## Problem to solve
Give back, word for word, the lines in the listing below from the one holding "Real results from real people" down to the one holding "every question I", both ends included.

## Dataset extract
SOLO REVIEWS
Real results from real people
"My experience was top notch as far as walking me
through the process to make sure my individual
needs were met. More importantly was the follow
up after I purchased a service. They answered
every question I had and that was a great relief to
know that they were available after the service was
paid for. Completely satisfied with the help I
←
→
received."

---

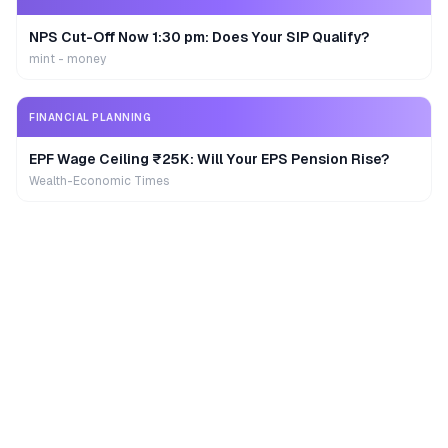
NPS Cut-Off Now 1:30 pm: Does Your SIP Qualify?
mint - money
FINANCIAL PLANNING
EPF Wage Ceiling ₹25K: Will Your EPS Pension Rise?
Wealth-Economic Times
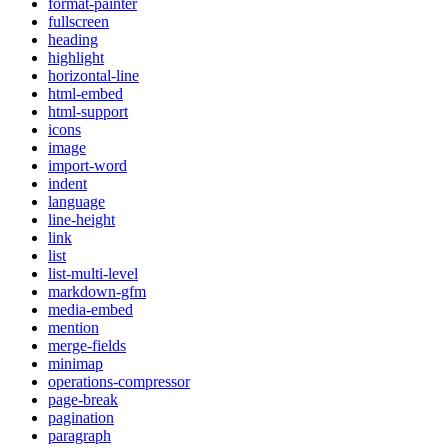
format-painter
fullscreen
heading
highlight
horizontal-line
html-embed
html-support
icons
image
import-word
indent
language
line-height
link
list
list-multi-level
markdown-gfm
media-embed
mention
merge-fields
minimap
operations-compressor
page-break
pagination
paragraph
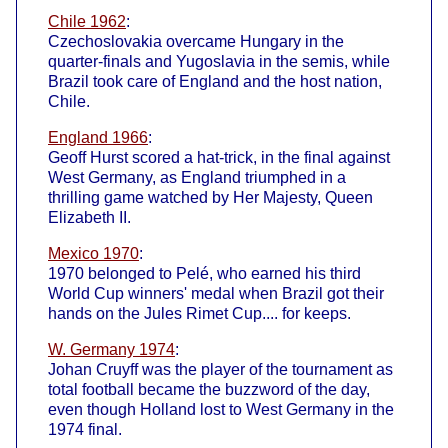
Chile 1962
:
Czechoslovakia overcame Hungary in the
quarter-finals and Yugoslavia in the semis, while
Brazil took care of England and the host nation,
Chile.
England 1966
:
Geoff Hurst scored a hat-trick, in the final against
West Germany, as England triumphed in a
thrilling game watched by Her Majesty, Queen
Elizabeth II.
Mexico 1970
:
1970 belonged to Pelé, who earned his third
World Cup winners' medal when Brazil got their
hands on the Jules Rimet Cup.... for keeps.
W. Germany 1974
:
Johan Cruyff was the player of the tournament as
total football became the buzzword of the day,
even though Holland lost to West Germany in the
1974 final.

## Result of this task
Real results from real people
"My experience was top notch as far as walking me
through the process to make sure my individual
needs were met. More importantly was the follow
up after I purchased a service. They answered
every question I had and that was a great relief to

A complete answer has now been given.